A challenging semester for professors

Quinnipiac professors said hybrid learning was difficult for them

Lexi Pepe, Contributing Writer

Quinnipiac University professors said they found “Q-Flex,”the university’s hybrid model, challenging, yet they still powered through the majority of the fall 2020 semester. 

Professor Stephen Straub, chair of rehabilitation, health and wellness, said this semester has been awesome, and he is excited for what the spring semester entails with the new lecture and hybrid model classes. New lecture- only classes give students a chance to be in class more often than hybrid model classes.

Connor Lawless

“Students who are on ground are going to have a much higher rate being in the classroom,” Straub said. “It’s still not going to be 100%, but it will definitely be better than what we did in the fall.”

Straub and other professors want to provide their students with the best possible experience during virtual and hybrid learning. As a result, some even spend their own money on technology to accommodate, while others go out of their way to meet with students outside of their office hours.

“In my experience so far, my students are in the classroom so I am very excited about that, and they seem very happy to be there and it gives us that opportunity to connect,” Straub said.

COVID-19 has impacted students and professors alike, which has affected how prepared students are.

Straub mentioned that when students take advantage of waking up late and not participating in a discussion, it essentially makes more work for the student and their professor. 

“It is so hard for students to separate from home and school,” Straub said. “When you have an 8 o’clock class that still means you get up at 7 o’clock. You take a shower, you get your breakfast, and you get yourself organized and then you’re at your desk at five of eight opposed to many college students who now wake up at five of eight. As a student, you have to prepare yourself exactly as you did before COVID-19.”


Quinnipiac restricts how many students can be in a professor’s office due to the hybrid model. Typically, professors can only meet with one student at a time in person, which is why virtual office hours are the “way to go when seeking extra help,” Straub said. 

At the start of the fall 2020 semester, professors arranged free times, accommodating their students and themselves. These free times are also known as office hours.
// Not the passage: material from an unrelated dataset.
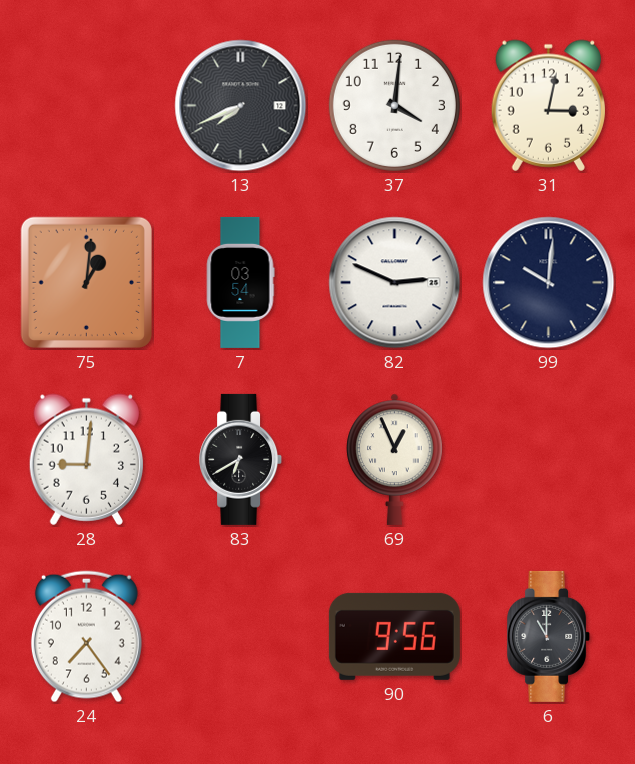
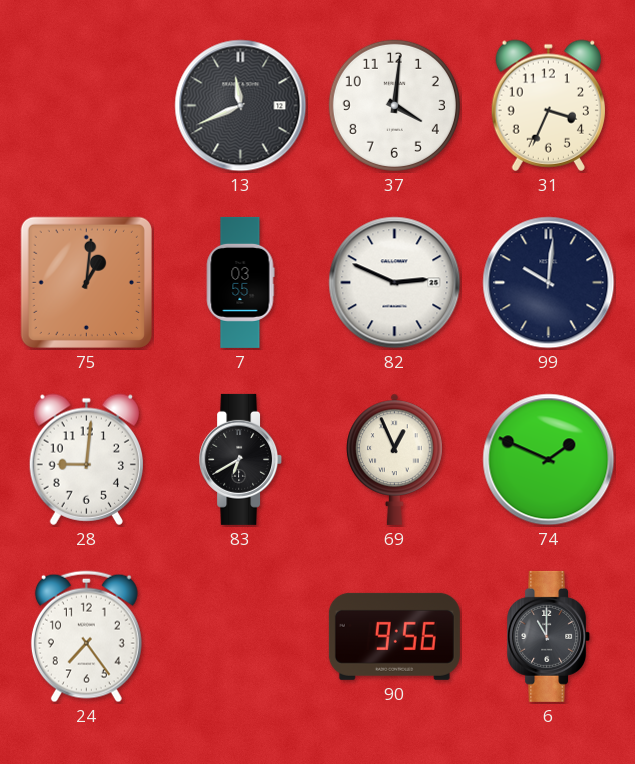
13: 7:41 -> 11:41
31: 3:02 -> 3:34
7: 03:54 -> 03:55
74: none -> 1:49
During office hours, students are allowed to ask questions about homework, seek extra help or even chat.

“Just come in and be prepared … Even if you just want to come in and chat, if we know that upfront, so we can prepare for it, it makes it a little bit easier,” Straub said.
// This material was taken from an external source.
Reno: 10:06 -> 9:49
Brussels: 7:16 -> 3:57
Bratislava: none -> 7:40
If students can’t attend office hours, they can send an email and a time can be scheduled to meet when it is most convenient for both. Straub said professors notice when extra effort is being put in by their students and when students are doing the bare minimum. 
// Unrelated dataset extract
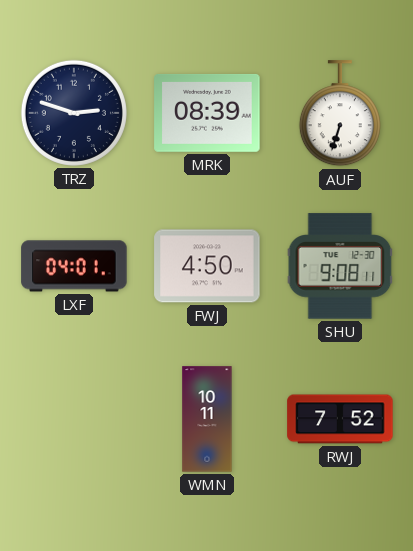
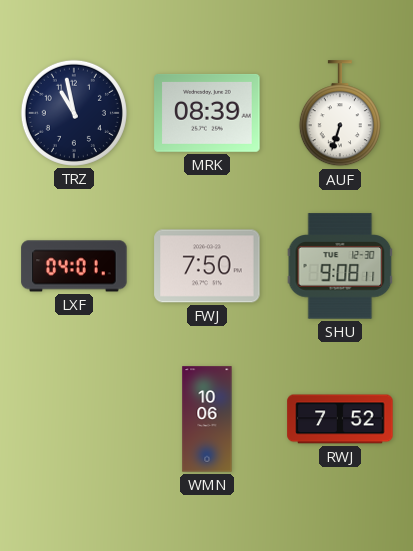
TRZ: 2:48 -> 10:58
FWJ: 4:50 -> 7:50
WMN: 10:11 -> 10:06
“Everyone is still trying to find the groove of virtual learning/Q-Flex.” Straub said.

Professors have their own way of teaching like some students have their own way of studying.

“I learn best through writing things down,” said Isabella Matachun, a first-year finance student. “I don’t find it difficult taking notes and watching the class … The only class I would say I have trouble in is math because we use Excel. Switching from Excel to Zoom while trying to keep up with the teachers pace is hard.”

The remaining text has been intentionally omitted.